Published Sep 27, 2023


Pretoria - A legal wrangle has ensued over the pictures and works of world-renowned local photographer and author of several books, Santu Mofokeng.

Mofokeng died in 2020 and donated all his works to the Santu Mofokeng Foundation.

The executor of his estate turned to the Gauteng High Court, Johannesburg to have the donation agreement Mofokeng entered into with the foundation before his death declared unenforceable.

The court was also asked to order the foundation to return the artworks to the executor within seven days.

The application was initially brought by Boitumelo Mofokeng, who remarried the now-deceased in 2016. She was appointed administrator of his property after his death.

During 2008, Mofokeng (the deceased) approached gallery owner Warren Siebrits with a view to housing his artworks at Siebrits’ gallery. He had arrived with his large collection of photographs and requested that Siebrits “take custody and care of them”.

Lunetta Bartz, a consultant in the art world, was Siebrits’ wife at the time. She took up the task of curating and commercialising Mofokeng’s artworks.
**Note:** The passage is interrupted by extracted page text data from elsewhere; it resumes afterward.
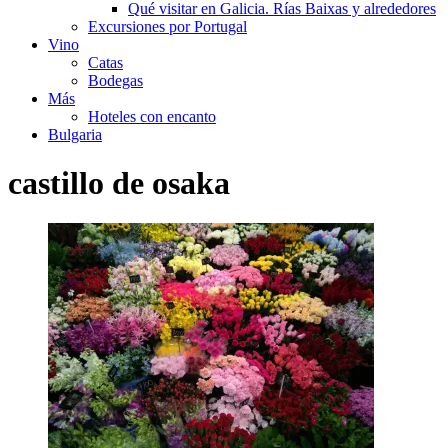
Qué visitar en Galicia. Rías Baixas y alrededores
Excursiones por Portugal
Vino
Catas
Bodegas
Más
Hoteles con encanto
Bulgaria
castillo de osaka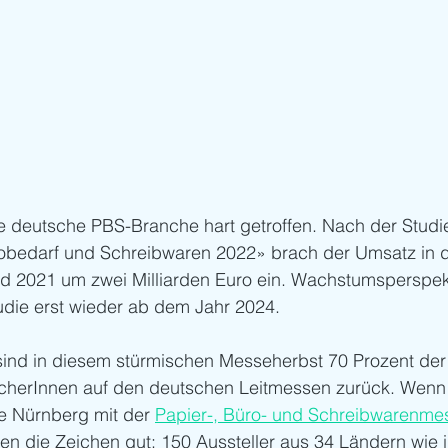
e deutsche PBS-Branche hart getroffen. Nach der Stud
bedarf und Schreibwaren 2022» brach der Umsatz in d
d 2021 um zwei Milliarden Euro ein. Wachstumsperspek
tudie erst wieder ab dem Jahr 2024. 
sind in diesem stürmischen Messeherbst 70 Prozent der 
cherInnen auf den deutschen Leitmessen zurück. Wenn e
e Nürnberg mit der 
Papier-, Büro- und Schreibwarenmes
hen die Zeichen gut: 150 Aussteller aus 34 Ländern wie 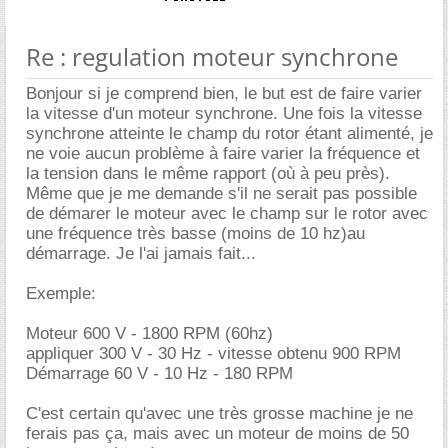
Re : regulation moteur synchrone
Bonjour si je comprend bien, le but est de faire varier
la vitesse d'un moteur synchrone. Une fois la vitesse
synchrone atteinte le champ du rotor étant alimenté, je
ne voie aucun problème à faire varier la fréquence et
la tension dans le même rapport (où à peu près).
Même que je me demande s'il ne serait pas possible
de démarer le moteur avec le champ sur le rotor avec
une fréquence très basse (moins de 10 hz)au
démarrage. Je l'ai jamais fait...
Exemple:
Moteur 600 V - 1800 RPM (60hz)
appliquer 300 V - 30 Hz - vitesse obtenu 900 RPM
Démarrage 60 V - 10 Hz - 180 RPM
C'est certain qu'avec une très grosse machine je ne
ferais pas ça, mais avec un moteur de moins de 50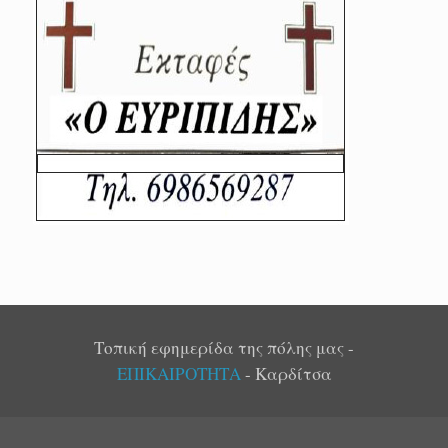
Τοπική εφημερίδα της πόλης μας -
ΕΠΙΚΑΙΡΟΤΗΤΑ
- Καρδίτσα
A year later, when Siebrits’ gallery closed, Mofokeng asked Bartz to continue offering him professional assistance in managing his artworks.

In August 2015, Mofokeng and Bartz concluded an “exclusive agency agreement”. The agreement was terminated in November 2015 when the donation agreement was entered into. The result was that all his artworks were donated to the foundation.
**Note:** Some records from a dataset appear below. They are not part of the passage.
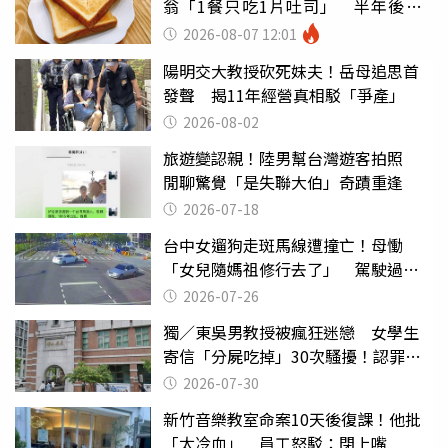
翁「1餐只吃1片吐司」 半年後暴
瘦嚇壞女兒
2026-08-07 12:01
陽明交大教授砍死妹夫！岳母追思首
發聲 揭11年經營真相駁「爭產」
2026-08-02
旅遊變認親！陸男幫台灣遊客拍照
閒聊驚覺「是失聯大伯」奇蹟重逢
2026-07-18
台中女遛狗走斑馬線遭撞亡！母慟
「女兒隨媽祖修行去了」 駕駛過失
致死判9月
2026-07-26
獨／東吳男教授被瘋狂迷戀 女學生
寄信「分屍吃掉」30次騷擾！認罪免
關
2026-07-30
新竹音樂教室命案10天後復課！他批
「太冷血」 員工怒駁：閉上嘴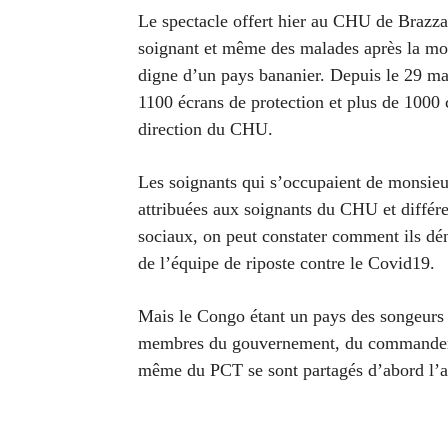
Le spectacle offert hier au CHU de Brazza
soignant et même des malades après la mor
digne d’un pays bananier. Depuis le 29 ma
1100 écrans de protection et plus de 1000 
direction du CHU.
Les soignants qui s’occupaient de monsieu
attribuées aux soignants du CHU et différe
sociaux, on peut constater comment ils dén
de l’équipe de riposte contre le Covid19.
Mais le Congo étant un pays des songeurs 
membres du gouvernement, du commandement
même du PCT se sont partagés d’abord l’ai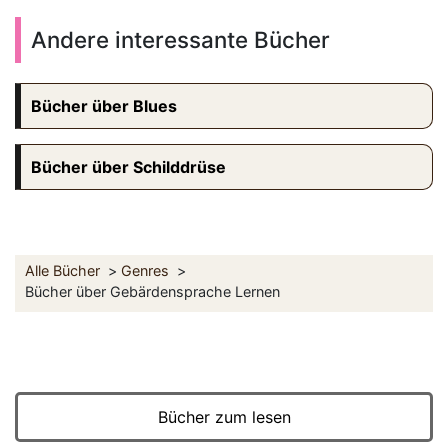
Andere interessante Bücher
Bücher über Blues
Bücher über Schilddrüse
Alle Bücher
Genres
Bücher über Gebärdensprache Lernen
Bücher zum lesen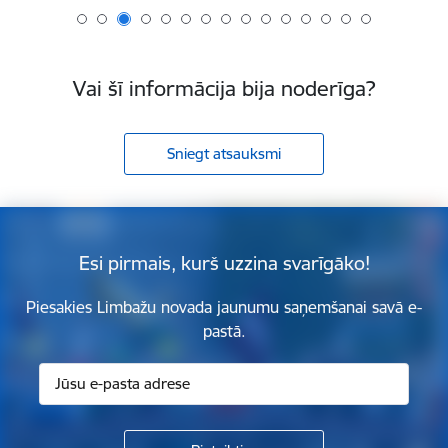
Vai šī informācija bija noderīga?
Sniegt atsauksmi
Esi pirmais, kurš uzzina svarīgāko!
Piesakies Limbažu novada jaunumu saņemšanai savā e-
pastā.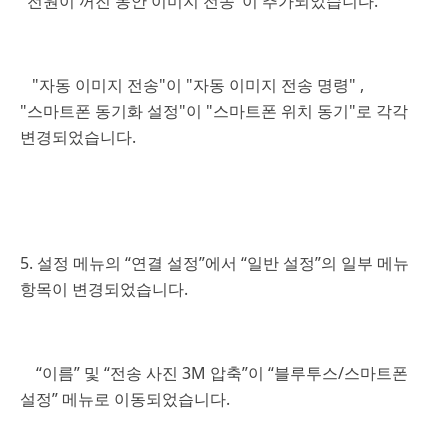
"전원이 꺼진 동안 이미지 전송"이 추가되었습니다.
"자동 이미지 전송"이 "자동 이미지 전송 명령" ,
"스마트폰 동기화 설정"이 "스마트폰 위치 동기"로 각각
변경되었습니다.
5. 설정 메뉴의 “연결 설정”에서 “일반 설정”의 일부 메뉴
항목이 변경되었습니다.
“이름” 및 “전송 사진 3M 압축”이 “블루투스/스마트폰
설정” 메뉴로 이동되었습니다.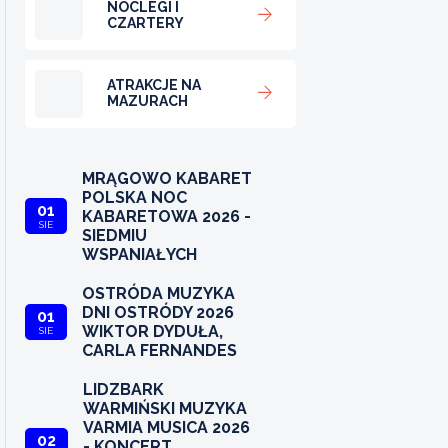
NOCLEGI I
CZARTERY
ATRAKCJE NA
MAZURACH
MRĄGOWO KABARET
POLSKA NOC
01
KABARETOWA 2026 -
SIE
SIEDMIU
WSPANIAŁYCH
OSTRÓDA MUZYKA
DNI OSTRÓDY 2026
01
WIKTOR DYDUŁA,
SIE
CARLA FERNANDES
LIDZBARK
WARMIŃSKI MUZYKA
VARMIA MUSICA 2026
02
- KONCERT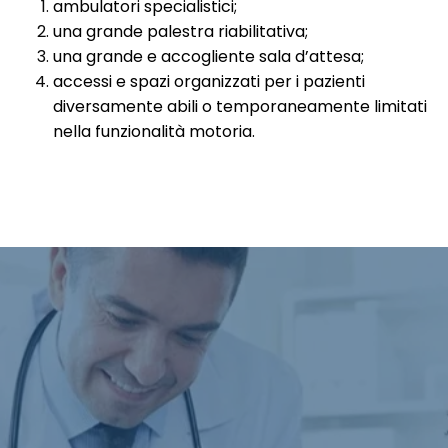
ambulatori specialistici;
una grande palestra riabilitativa;
una grande e accogliente sala d’attesa;
accessi e spazi organizzati per i pazienti
diversamente abili o temporaneamente limitati
nella funzionalità motoria.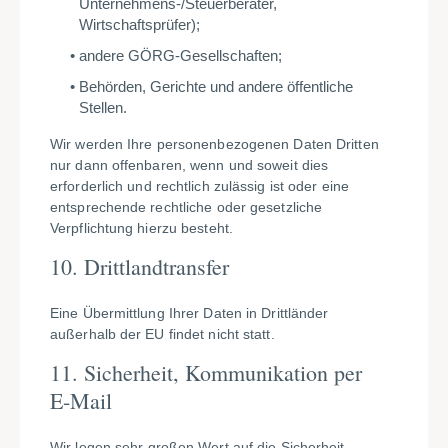
Unternehmens-/Steuerberater,
Wirtschaftsprüfer);
andere GÖRG-Gesellschaften;
Behörden, Gerichte und andere öffentliche
Stellen.
Wir werden Ihre personenbezogenen Daten Dritten
nur dann offenbaren, wenn und soweit dies
erforderlich und rechtlich zulässig ist oder eine
entsprechende rechtliche oder gesetzliche
Verpflichtung hierzu besteht.
10. Drittlandtransfer
Eine Übermittlung Ihrer Daten in Drittländer
außerhalb der EU findet nicht statt.
11. Sicherheit, Kommunikation per
E-Mail
Wir legen sehr großen Wert auf die Sicherheit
In 2013, Mofokeng was involved in a car accident and began to suffer from slurred speech. In October 2015, it was established that he had a terminal disease and that his life expectancy was about three years.

The executor of his estate initially argued that Mofokeng was mentally incapacitated and did not have the requisite mental capacity to conclude the donation agreement at the time that it was concluded.

It was later argued that if it was found that Mofokeng had the requisite mental capacity to conclude the purported donation agreement, then the conclusion and enforcement of the agreement was contrary to public policy.

When Mofokeng was diagnosed with a debilitating disease in 2015, he agitated for the establishment of a foundation.

Judge Gcina Malindi said this indicated that it was not mental incapacity that had afflicted him.

“The medical evidence before court excludes mental incapacity. His wish to preserve his legacy was expressed as far back as 2009,” the judge said.

Judge Malindi further commented that as none of his family could assist him in preserving his legacy, he had already in 2010 executed his last will and testament in which he sought to bequeath his artworks to the Smithsonian institute.

“It is clear from this medical evidence that at the time of the conclusion of the foundation agreement Mr Mofokeng was suffering from physical conditions that were debilitating. There is no evidence of mental incapacity,” the judge said.

The judge concluded that the executor of his estate had failed to establish that Mofokeng lacked mental capacity when he entered into the agreement and turned down the application.